One-hundred-eighty one years ago a dream assumed visible form
on Nistiquona Hill. The dreamers were Joseph Jacques Ramee, a French architect, and Eliphalet Nott, Union's president; the dream was a new home for the College. At the heart of the Ramee campus was a great domed cylinder-a Roman rotunda. Now, that centerpiece is being restored to the majesty of its youth. Here are a few photographs of a Nott Memorial many of us have never seen.
It was not contemplated in building the Alumni and Memorial Hall that it should be permanently used as a Library. For its intended uses viz. as
a place for holding great gatherings and receptions of the Alumni and others, it is admirably adapted.
William Appleton Potter, architect, 1881
The building will be devoted to the uses of a Library and of an Art and Memorial Alumni Collection in one large room, with alcoves and galleries, open from floor to roof.

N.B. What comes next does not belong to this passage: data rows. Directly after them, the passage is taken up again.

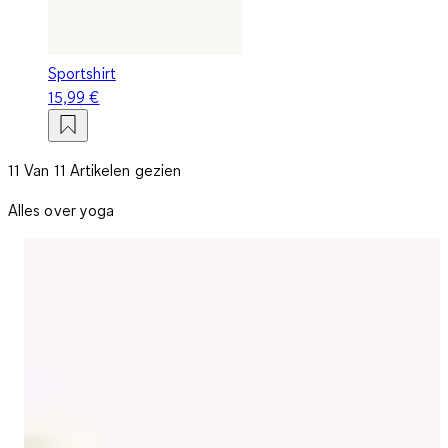
Sportshirt
15,99 €
11 Van 11 Artikelen gezien
Alles over yoga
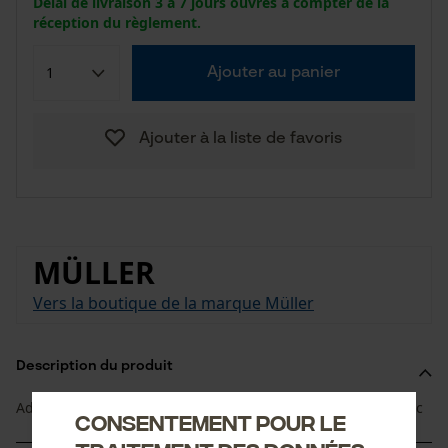
Délai de livraison 3 à 7 jours ouvrés à compter de la
réception du règlement.
Ajouter au panier
Ajouter à la liste de favoris
MÜLLER
Vers la boutique de la marque Müller
Description du produit
Adaptable à la hache haute performance et Hachette Classic
Consentement pour le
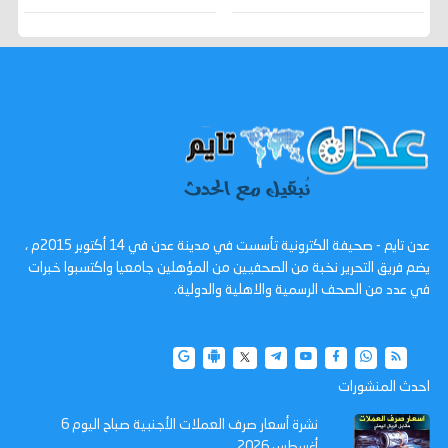
عدن تايم - صحيفة الكترونية تأسست في مدينة عدن في 14 أكتوبر 2015م ،
يضم فريق التحرير نخبة من الصحفيين من المؤهلين جامعيا واكتسبوا خبرات
في عدد من الصحف الرسمية والاهلية والدولية.
احدث المنشورات
نشرة أسعار صرف العملات الأجنبية صباح اليوم 6
أغسطس 2026..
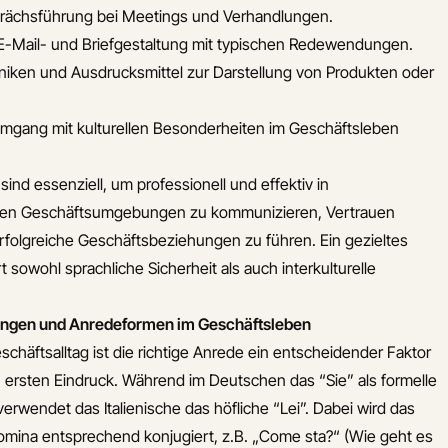
prächsführung bei Meetings und Verhandlungen.
 E-Mail- und Briefgestaltung mit typischen Redewendungen.
niken und Ausdrucksmittel zur Darstellung von Produkten oder
mgang mit kulturellen Besonderheiten im Geschäftsleben
ind essenziell, um professionell und effektiv in
higen Geschäftsumgebungen zu kommunizieren, Vertrauen
folgreiche Geschäftsbeziehungen zu führen. Ein gezieltes
t sowohl sprachliche Sicherheit als auch interkulturelle
ngen und Anredeformen im Geschäftsleben
eschäftsalltag ist die richtige Anrede ein entscheidender Faktor
n ersten Eindruck. Während im Deutschen das “Sie” als formelle
 verwendet das Italienische das höfliche “Lei”. Dabei wird das
omina entsprechend konjugiert, z.B. „Come sta?“ (Wie geht es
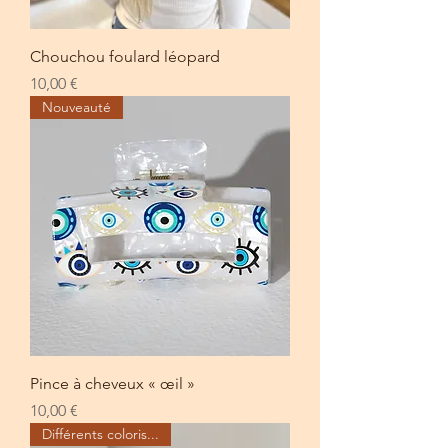
Chouchou foulard léopard
Prix
10,00 €
Nouveauté
Pince à cheveux « œil »
Prix
10,00 €
Différents coloris...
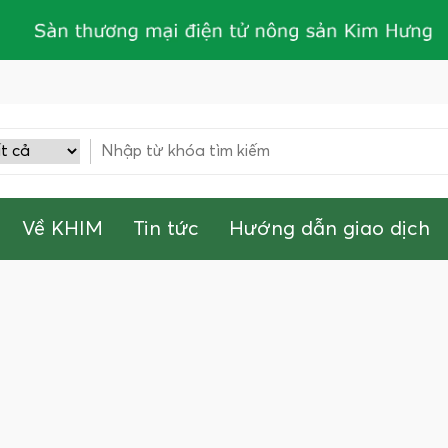
Về KHIM
Tin tức
Hướng dẫn giao dịch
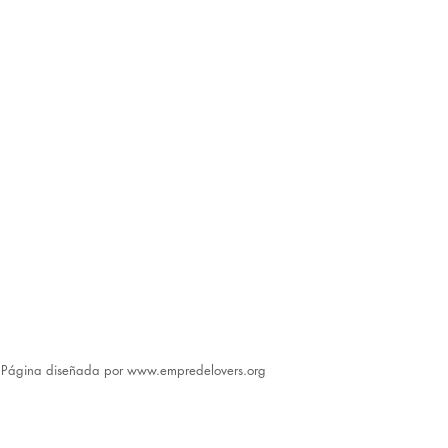
​Página diseñada por
www.empredelovers.org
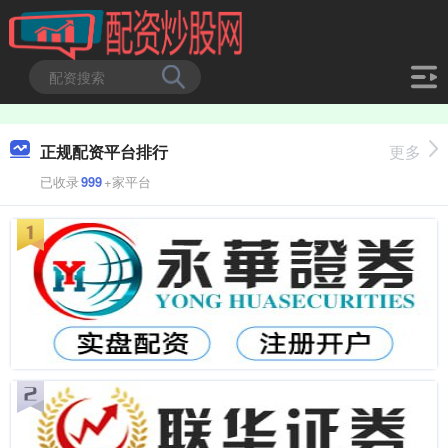
正规配资平台排行
更多
已收录
999
+家平台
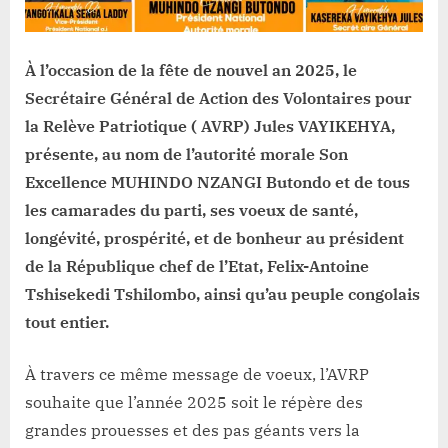
et
salue
son
À l’occasion de la fête de nouvel an 2025, le
implication
Secrétaire Général de Action des Volontaires pour
dans
la Relève Patriotique ( AVRP) Jules VAYIKEHYA,
la
réforme
présente, au nom de l’autorité morale Son
du
Excellence MUHINDO NZANGI Butondo et de tous
secteur
les camarades du parti, ses voeux de santé,
de
longévité, prospérité, et de bonheur au président
la
défense
de la République chef de l’Etat, Felix-Antoine
(Communication)
Tshisekedi Tshilombo, ainsi qu’au peuple congolais
tout entier.
À travers ce même message de voeux, l’AVRP
souhaite que l’année 2025 soit le répère des
grandes prouesses et des pas géants vers la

Eliphalet Nott Potter, President of the College, 1874
I have now the opinion that the best plan for a Graduate Hall will be to put up a central building of two stories making the one a chapel & the other the Grad. Hall. This would relieve the present Geol. Hall and give us room for some space for our library & museum. When however a library is needed we would erect a fireproof building on purpose for it-say in the space back of the Central Building.